South Valley ve Asyut Üniversitelerinin sonuçları “dolaylı dolandırıcılık” konusuna ışık tutuyor

Yıl sonu sınavları sırasında South Valley Üniversitesi'ndeki bir sınıfta öğrenciler (South Valley Üniversitesi'nin resmi sayfası)
Yıl sonu sınavları sırasında South Valley Üniversitesi'ndeki bir sınıfta öğrenciler (South Valley Üniversitesi'nin resmi sayfası)
TT

Mısırlı tıp fakültesi öğrencileri neden başarısız?

Yıl sonu sınavları sırasında South Valley Üniversitesi'ndeki bir sınıfta öğrenciler (South Valley Üniversitesi'nin resmi sayfası)
Yıl sonu sınavları sırasında South Valley Üniversitesi'ndeki bir sınıfta öğrenciler (South Valley Üniversitesi'nin resmi sayfası)
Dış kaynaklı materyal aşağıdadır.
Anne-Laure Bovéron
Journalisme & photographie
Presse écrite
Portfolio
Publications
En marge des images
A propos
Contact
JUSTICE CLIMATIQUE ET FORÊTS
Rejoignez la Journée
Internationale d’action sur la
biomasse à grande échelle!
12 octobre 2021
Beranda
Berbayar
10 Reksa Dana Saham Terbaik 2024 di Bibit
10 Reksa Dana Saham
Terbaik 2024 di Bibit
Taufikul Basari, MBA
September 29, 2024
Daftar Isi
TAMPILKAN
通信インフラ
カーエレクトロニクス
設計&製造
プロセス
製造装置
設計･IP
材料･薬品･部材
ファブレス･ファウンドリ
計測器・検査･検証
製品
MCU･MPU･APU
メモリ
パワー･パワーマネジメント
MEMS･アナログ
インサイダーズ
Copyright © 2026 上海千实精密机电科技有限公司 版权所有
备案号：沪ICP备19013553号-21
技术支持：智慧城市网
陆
Mısır’da bazı tıp fakültelerinde birinci sınıf öğrencilerinin başarısızlık oranının önemli ölçüde arttığını gösteren bu yılki sonuçların yayınlanmasının ardından Mısır kamuoyunda yeni bir tartışma patlak verdi. Sosyal paylaşım sitelerinin öncüleri, tıp fakültelerine kaydolmadan bir yıl önce lisede “başarılı” olan bu öğrencilerle orantısız olan bu sonuçlara odaklanırken, milletvekilleri ise hükümete, üniversite yetkililerinin “lise sınavlarında kopya çekmeye” bağladığı “yüksek başarısızlık oranlarının nedenlerini açıklama” çağrısında bulundu.
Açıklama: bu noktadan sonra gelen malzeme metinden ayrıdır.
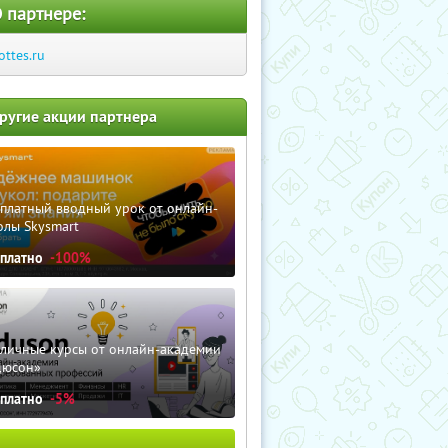
 партнере:
ottes.ru
ругие акции партнера
сплатный вводный урок от онлайн-
олы Skysmart
сплатно
-100%
зличные курсы от онлайн-академии
дюсон»
сплатно
-5%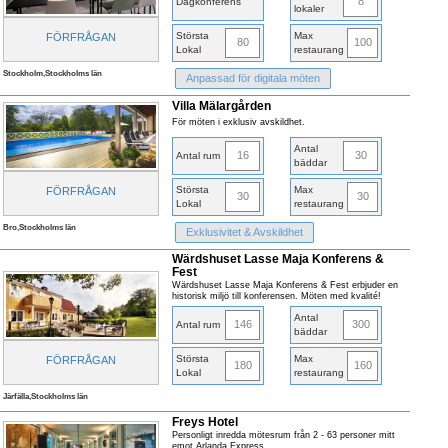
8
Dagkonferens
lokaler
Största
Max
FÖRFRÅGAN
80
100
Lokal
restaurang
Stockholm,Stockholms län
Anpassad för digitala möten
Villa Mälargården
För möten i exklusiv avskildhet.
Antal
16
30
Antal rum
bäddar
Största
Max
FÖRFRÅGAN
30
30
Lokal
restaurang
Bro,Stockholms län
Exklusivitet & Avskildhet
Wärdshuset Lasse Maja Konferens &
Fest
Wärdshuset Lasse Maja Konferens & Fest erbjuder en
historisk miljö till konferensen. Möten med kvalité!
Antal
146
300
Antal rum
bäddar
Största
Max
FÖRFRÅGAN
180
160
Lokal
restaurang
Järfälla,Stockholms län
Freys Hotel
Personligt inredda mötesrum från 2 - 63 personer mitt
emot Arlanda Express.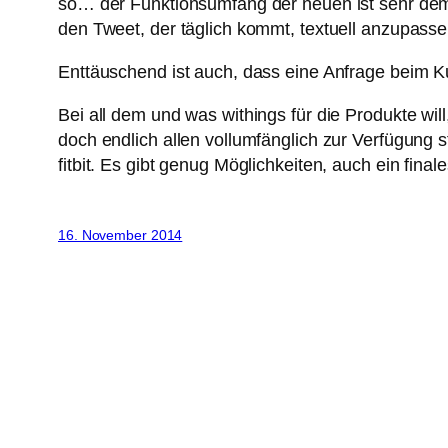
so… der Funktionsumfang der neuen ist sehr dem e
den Tweet, der täglich kommt, textuell anzupas
Enttäuschend ist auch, dass eine Anfrage beim K
Bei all dem und was withings für die Produkte wil
doch endlich allen vollumfänglich zur Verfügung s
fitbit. Es gibt genug Möglichkeiten, auch ein fin
16. November 2014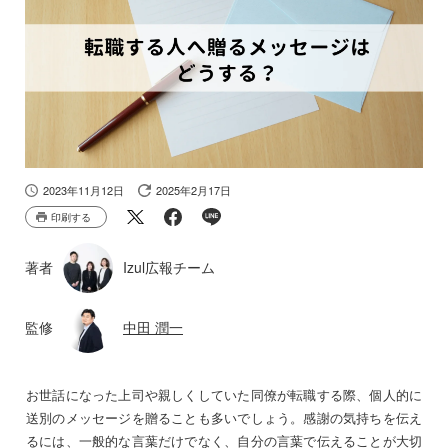
2023年11月12日
2025年2月17日
印刷する
著者
Izul広報チーム
監修
中田 潤一
お世話になった上司や親しくしていた同僚が転職する際、個人的に
送別のメッセージを贈ることも多いでしょう。感謝の気持ちを伝え
るには、一般的な言葉だけでなく、自分の言葉で伝えることが大切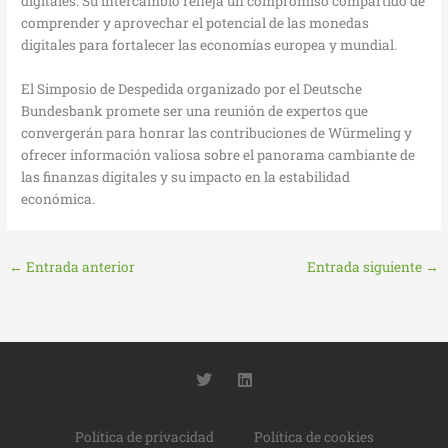
digitales. Su intercambio refleja un compromiso compartido de
comprender y aprovechar el potencial de las monedas
digitales para fortalecer las economías europea y mundial.
El Simposio de Despedida organizado por el Deutsche
Bundesbank promete ser una reunión de expertos que
convergerán para honrar las contribuciones de Würmeling y
ofrecer información valiosa sobre el panorama cambiante de
las finanzas digitales y su impacto en la estabilidad
económica.
←
Entrada anterior
Entrada siguiente
→
T
L
w
i
i
n
t
k
Política de privacidad
Política de cookies
t
e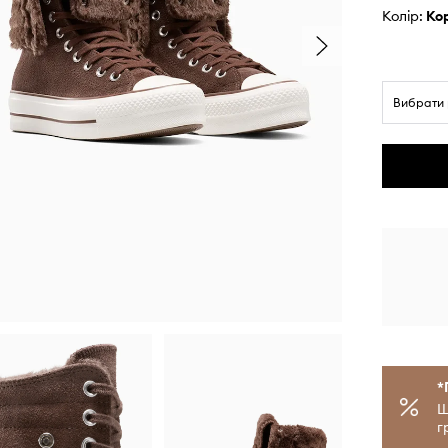
Колір:
к
Вибрати 
*
Щ
г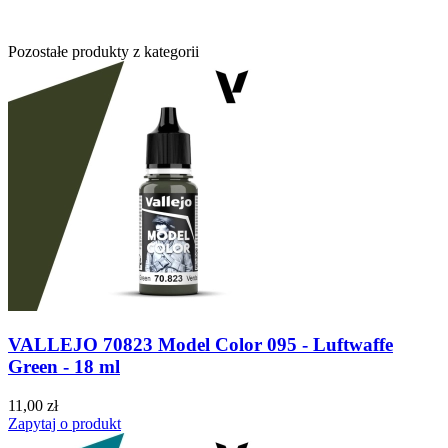
Pozostałe produkty z kategorii
VALLEJO 70823 Model Color 095 - Luftwaffe
Green - 18 ml
11,00 zł
Zapytaj o produkt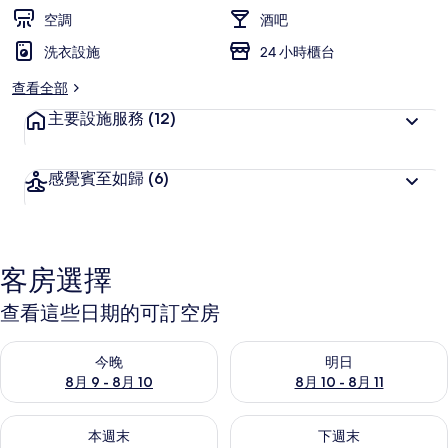
空調
酒吧
洗衣設施
24 小時櫃台
查看全部
主要設施服務
(12)
感覺賓至如歸
(6)
客房選擇
查看這些日期的可訂空房
查看今晚 8月 9 - 8月 10的可訂空房
查看明日 8月 10 - 8月 11的可
今晚
明日
8月 9 - 8月 10
8月 10 - 8月 11
查看本週末 8月 14 - 8月 16的可訂空房
查看下週末 8月 21 - 8月 23
本週末
下週末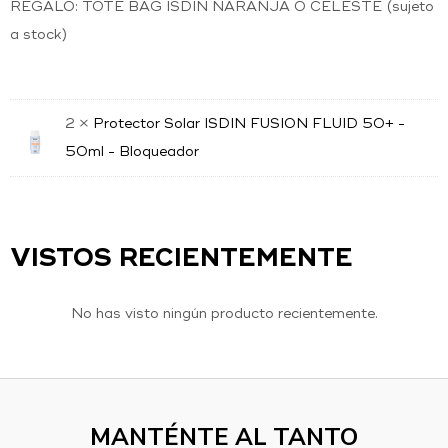
REGALO: TOTE BAG ISDIN NARANJA O CELESTE (sujeto
a stock)
2 ×
Protector Solar ISDIN FUSION FLUID 50+ -
50ml - Bloqueador
VISTOS RECIENTEMENTE
No has visto ningún producto recientemente.
MANTÉNTE AL TANTO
South Valley Üniversitesi Rektörü Dr. Yusuf el-Garbâvî Çarşamba günü yerel medyaya yaptığı açıklamada bu sonuçları bir felaket olarak nitelendirdi. Bu başarısızlığın geçen yıl lise komitelerinde (toplu kopya) komiteleri olarak bilinen şeyden kaynaklandığını sözlerine ekleyen Dr. el-Garbâvî, tıp fakültelerinde okuyan bir öğrencinin bilmesi gereken en basit şeyin yabancı dile, sözlü ve yazılı olarak hakim olmak olduğunu, ancak üniversite sınavlarının öğrencinin bu konuda hiçbir şey bilmediğini açıkça ortaya koyduğunu vurguladı. Üniversite rektörü de bu sonuçlardan öğrenciyi sorumlu tutarak, üniversitenin başarılı eğitim çerçeveleri uyguladığını ve bunun kanıtının da önceki yıllarda yüzde 80'in altında olmayan, aksine yüzde 90'ı aşan başarı oranlarına ulaşılması olduğunu; öğrencinin başarısızlık nedeninin de kendisi olduğunu belirtti.
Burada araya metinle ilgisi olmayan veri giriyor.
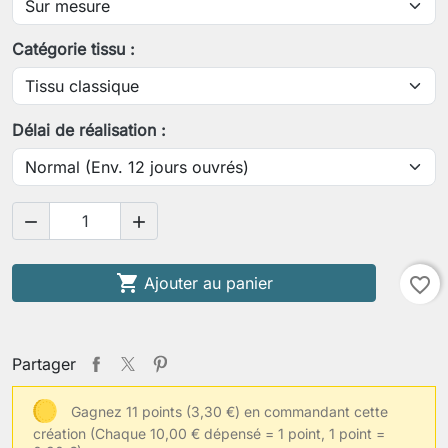
Votre tour de taille
Catégorie tissu :
Votre tour de fesses
Délai de réalisation :
Votre taille habituelle de vêtements


Autres informations

Ajouter au panier
favorite_border
Partager
Enregistrer la personnalisation
Gagnez 11 points (3,30 €) en commandant cette
création
(Chaque 10,00 € dépensé = 1 point, 1 point =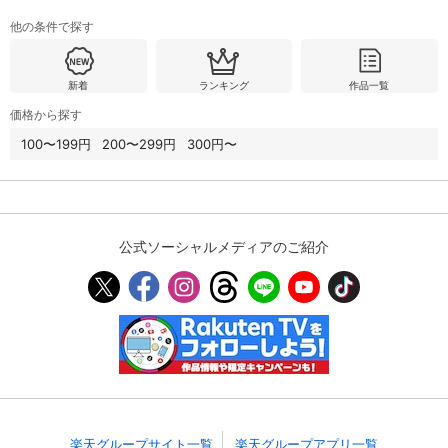
他の条件で探す
購入明細
４ヵ月分の購入明細の確認が可能です。
新着
ランキング
作品一覧
価格から探す
現在獲得済みのお得なクーポンを確認でき
Myクーポン
ます。
100〜199円
200〜299円
300円〜
レンタル、購入、定額見放題の購入履歴の
購入履歴
確認が可能です。こちらから視聴いただく
と便利です。
公式ソーシャルメディアのご紹介
お気に入りに登録した作品を確認できま
お気に入り
す。お気に入りに追加した作品の削除も可
能です。
サイト内の閲覧履歴を確認できます。履歴
閲覧履歴
の削除も可能です。
サイト内で表示される作品の表示制限が可
視聴年齢制限
能です。5段階の年齢区分から選択できま
す。
楽天グループサイト一覧
楽天グループアプリ一覧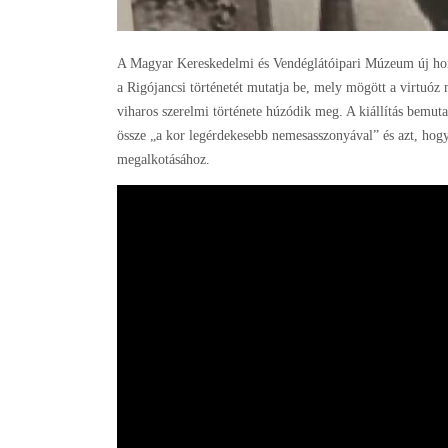
A Magyar Kereskedelmi és Vendéglátóipari Múzeum új hor
a Rigójancsi történetét mutatja be, mely mögött a virtuó
viharos szerelmi története húzódik meg. A kiállítás bemuta
össze „a kor legérdekesebb nemesasszonyával” és azt, hogy
megalkotásához.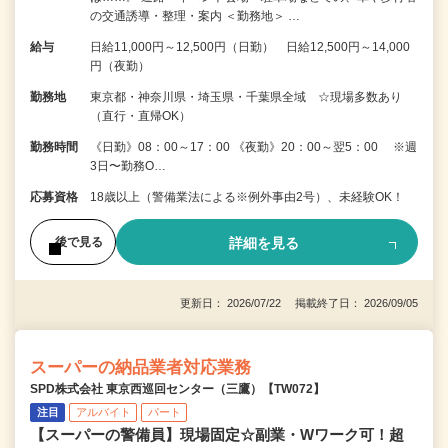
の交通誘導・整理・案内 ＜勤務地＞ …
給与
日給11,000円～12,500円（日勤） 日給12,500円～14,000
円（夜勤）
勤務地
東京都・神奈川県・埼玉県・千葉県全域 ☆現場多数あり
（直行・直帰OK）
勤務時間
《日勤》08：00～17：00 《夜勤》20：00～翌5：00 ※週
3日〜勤務O…
応募資格
18歳以上（警備業法による※例外事由2号）、未経験OK！
詳細を見る
後で見る
更新日： 2026/07/22 掲載終了日： 2026/09/05
スーパーの納品業者対応業務
SPD株式会社 東京西巡回センター（三鷹）【TW072】
注目
アルバイト
パート
【スーパーの警備員】現場固定☆副業・Wワーク可！超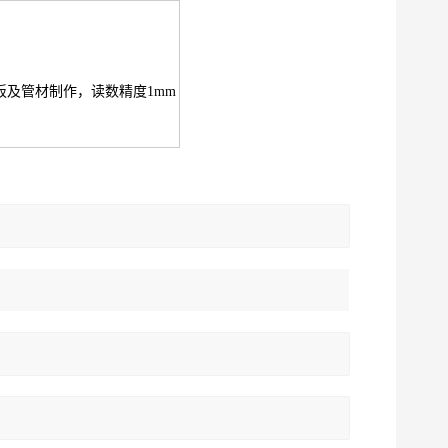
板及管材制作，读数精度1mm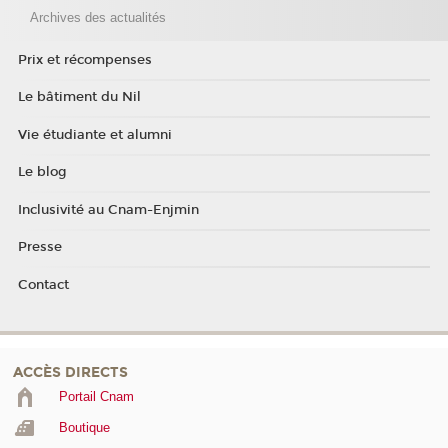
Archives des actualités
Prix et récompenses
Le bâtiment du Nil
Vie étudiante et alumni
Le blog
Inclusivité au Cnam-Enjmin
Presse
Contact
ACCÈS DIRECTS
Portail Cnam
Boutique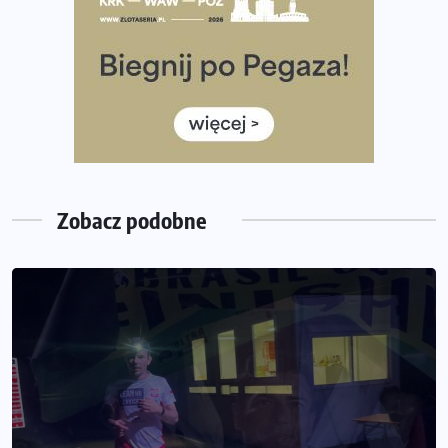
Co ma dużo białka? Produkty, które warto włączyć do
diety
Rozbiegany Olsztyn szykuje się na weekend z
półmaratonem
Już w tę sobotę 35. Bieg Powstania Warszawskiego.
Wystartuje rekordowa liczba uczestników
Zobacz podobne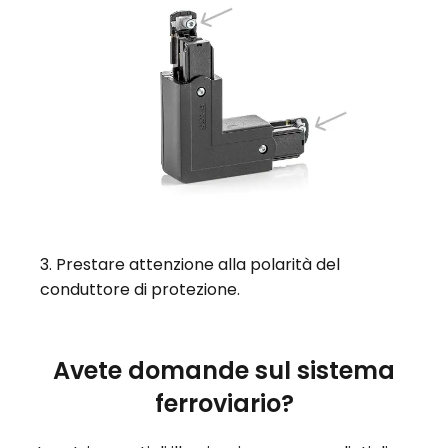
3. Prestare attenzione alla polarità del
conduttore di protezione.
Avete domande sul sistema
ferroviario?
South Valley Üniversitesi olayından önce, Yukarı Mısır'daki Asyut Üniversitesi Tıp Fakültesi, öğrencilerinin yüzde 60'ından fazlasının birinci sınıfta başarısız olduğunu” açıkladı. Fakülte Dekanı Dr. Alaa Atiyye şu açıklamayı yaptı: “İçinde bulunduğumuz akademik yılın birinci sınıfına kayıtlı toplam bin 200 öğrenciden 625'i başarısız oldu” diyen Atiyye, “Tıp Fakültesi'nde ilk kez başarısızlık oranının yükseldiğini” vurgulayarak, fakültedeki diğer programların sonuçlarının her yıl olduğu gibi bu yıl da normal olduğunu açıkladı. Lise sınavlarında kopya konusuyla ilgili iki olayın gündeme gelmesiyle birlikte Mısır Parlamentosu üyeleri de kriz hattına girdi. Mısır Temsilciler Meclisi üyesi Semire el-Cezzâr, Salı akşamı parlamentoda düzenlediği basın toplantısında Mısır Başbakanı ve Yüksek Öğretim Bakanı'ndan yüksek başarısızlık oranlarının nedenlerini açıklamalarını talep etti ve sonuçları eşi benzeri görülmemiş bir eğitim sorunu olarak nitelendirdi.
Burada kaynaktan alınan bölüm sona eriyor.